> What you will do:
Run through the data and copy out every line that mentions the word "help".
● ● ● ● ● ● ●
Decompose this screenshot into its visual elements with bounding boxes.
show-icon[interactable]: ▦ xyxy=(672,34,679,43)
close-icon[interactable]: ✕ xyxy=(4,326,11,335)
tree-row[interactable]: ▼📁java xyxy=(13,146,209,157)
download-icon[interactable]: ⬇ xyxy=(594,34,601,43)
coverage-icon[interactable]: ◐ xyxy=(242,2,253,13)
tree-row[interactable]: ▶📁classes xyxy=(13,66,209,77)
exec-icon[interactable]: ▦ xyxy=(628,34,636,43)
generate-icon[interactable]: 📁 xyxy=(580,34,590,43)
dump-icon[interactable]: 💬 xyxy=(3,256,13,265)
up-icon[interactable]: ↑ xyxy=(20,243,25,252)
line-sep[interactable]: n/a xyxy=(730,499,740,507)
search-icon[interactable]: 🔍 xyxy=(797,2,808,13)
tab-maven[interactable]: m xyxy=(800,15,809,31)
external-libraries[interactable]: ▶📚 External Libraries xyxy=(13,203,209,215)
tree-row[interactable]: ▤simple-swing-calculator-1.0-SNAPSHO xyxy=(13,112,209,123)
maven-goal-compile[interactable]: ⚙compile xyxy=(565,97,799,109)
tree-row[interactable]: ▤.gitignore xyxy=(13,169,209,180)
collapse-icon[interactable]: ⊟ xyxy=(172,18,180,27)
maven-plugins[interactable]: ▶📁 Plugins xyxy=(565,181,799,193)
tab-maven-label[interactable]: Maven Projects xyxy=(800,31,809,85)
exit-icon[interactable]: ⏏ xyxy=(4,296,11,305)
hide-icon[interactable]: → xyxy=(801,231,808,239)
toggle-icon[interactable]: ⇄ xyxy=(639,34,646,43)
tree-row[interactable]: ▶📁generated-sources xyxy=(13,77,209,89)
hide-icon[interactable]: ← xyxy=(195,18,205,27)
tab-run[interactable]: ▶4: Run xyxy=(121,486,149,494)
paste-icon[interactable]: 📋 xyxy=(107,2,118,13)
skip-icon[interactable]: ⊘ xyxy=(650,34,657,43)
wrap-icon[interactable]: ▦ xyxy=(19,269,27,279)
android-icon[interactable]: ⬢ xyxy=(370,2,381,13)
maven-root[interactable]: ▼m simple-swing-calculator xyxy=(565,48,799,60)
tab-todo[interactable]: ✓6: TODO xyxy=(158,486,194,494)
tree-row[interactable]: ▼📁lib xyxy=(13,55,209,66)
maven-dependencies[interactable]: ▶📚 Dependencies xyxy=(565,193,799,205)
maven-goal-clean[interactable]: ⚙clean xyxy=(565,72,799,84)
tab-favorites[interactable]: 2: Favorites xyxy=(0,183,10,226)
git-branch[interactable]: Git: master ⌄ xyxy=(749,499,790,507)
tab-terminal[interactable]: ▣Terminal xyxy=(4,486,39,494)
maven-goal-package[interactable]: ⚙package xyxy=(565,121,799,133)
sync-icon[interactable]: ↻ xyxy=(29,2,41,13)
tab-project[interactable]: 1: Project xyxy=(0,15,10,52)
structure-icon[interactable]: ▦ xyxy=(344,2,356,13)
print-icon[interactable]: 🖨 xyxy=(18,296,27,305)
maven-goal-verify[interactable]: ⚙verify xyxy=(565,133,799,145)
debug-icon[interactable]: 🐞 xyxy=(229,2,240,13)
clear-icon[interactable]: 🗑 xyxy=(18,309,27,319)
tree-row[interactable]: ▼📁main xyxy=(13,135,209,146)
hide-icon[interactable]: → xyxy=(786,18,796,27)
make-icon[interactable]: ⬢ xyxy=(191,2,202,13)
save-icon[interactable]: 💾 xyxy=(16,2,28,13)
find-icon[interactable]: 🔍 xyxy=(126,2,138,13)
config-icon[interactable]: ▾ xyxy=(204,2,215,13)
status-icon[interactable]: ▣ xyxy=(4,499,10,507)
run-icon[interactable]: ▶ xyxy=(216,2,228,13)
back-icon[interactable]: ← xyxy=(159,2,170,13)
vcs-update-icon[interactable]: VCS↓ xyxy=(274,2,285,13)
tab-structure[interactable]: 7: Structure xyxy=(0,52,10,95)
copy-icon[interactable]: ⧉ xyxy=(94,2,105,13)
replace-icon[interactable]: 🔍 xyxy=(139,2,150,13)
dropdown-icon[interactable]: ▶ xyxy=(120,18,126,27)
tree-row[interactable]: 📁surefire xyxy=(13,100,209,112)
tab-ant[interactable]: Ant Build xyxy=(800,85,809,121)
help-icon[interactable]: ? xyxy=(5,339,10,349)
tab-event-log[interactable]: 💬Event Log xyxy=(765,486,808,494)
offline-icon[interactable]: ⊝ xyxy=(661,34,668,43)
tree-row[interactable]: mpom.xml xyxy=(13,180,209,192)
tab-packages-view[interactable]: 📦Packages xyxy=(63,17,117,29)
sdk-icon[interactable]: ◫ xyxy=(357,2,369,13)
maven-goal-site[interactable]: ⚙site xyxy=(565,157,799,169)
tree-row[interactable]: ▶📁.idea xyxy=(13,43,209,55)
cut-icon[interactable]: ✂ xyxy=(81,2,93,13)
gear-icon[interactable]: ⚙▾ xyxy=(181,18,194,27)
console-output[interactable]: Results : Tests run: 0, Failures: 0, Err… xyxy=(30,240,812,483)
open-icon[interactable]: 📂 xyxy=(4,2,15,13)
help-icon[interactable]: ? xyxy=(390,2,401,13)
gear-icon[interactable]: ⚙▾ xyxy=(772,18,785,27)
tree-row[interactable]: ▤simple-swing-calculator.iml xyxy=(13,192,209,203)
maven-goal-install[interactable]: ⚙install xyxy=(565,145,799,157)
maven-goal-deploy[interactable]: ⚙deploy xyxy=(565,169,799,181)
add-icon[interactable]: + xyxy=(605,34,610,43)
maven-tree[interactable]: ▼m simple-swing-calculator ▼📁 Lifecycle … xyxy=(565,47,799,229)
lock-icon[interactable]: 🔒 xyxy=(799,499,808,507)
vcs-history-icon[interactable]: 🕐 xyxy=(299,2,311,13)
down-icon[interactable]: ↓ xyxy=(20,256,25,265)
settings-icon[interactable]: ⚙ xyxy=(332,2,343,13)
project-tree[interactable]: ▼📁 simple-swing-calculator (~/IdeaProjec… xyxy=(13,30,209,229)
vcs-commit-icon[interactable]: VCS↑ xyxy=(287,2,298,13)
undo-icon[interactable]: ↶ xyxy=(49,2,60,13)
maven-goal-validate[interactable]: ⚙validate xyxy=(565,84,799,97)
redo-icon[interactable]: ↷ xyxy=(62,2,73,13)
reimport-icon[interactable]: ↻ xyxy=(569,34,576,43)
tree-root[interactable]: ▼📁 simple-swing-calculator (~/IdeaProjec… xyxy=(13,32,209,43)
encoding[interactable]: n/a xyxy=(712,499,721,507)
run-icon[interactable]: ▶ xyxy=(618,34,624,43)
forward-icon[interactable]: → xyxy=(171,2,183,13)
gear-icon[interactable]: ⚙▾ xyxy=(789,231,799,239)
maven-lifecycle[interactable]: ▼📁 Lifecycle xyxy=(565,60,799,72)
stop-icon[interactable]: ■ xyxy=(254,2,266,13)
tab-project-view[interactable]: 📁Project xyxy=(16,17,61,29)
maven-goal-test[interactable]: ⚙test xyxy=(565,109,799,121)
● ● ● ● ● ● ●
> Answer below:
help-icon[interactable]: ? xyxy=(5,339,10,349)
help-icon[interactable]: ? xyxy=(390,2,401,13)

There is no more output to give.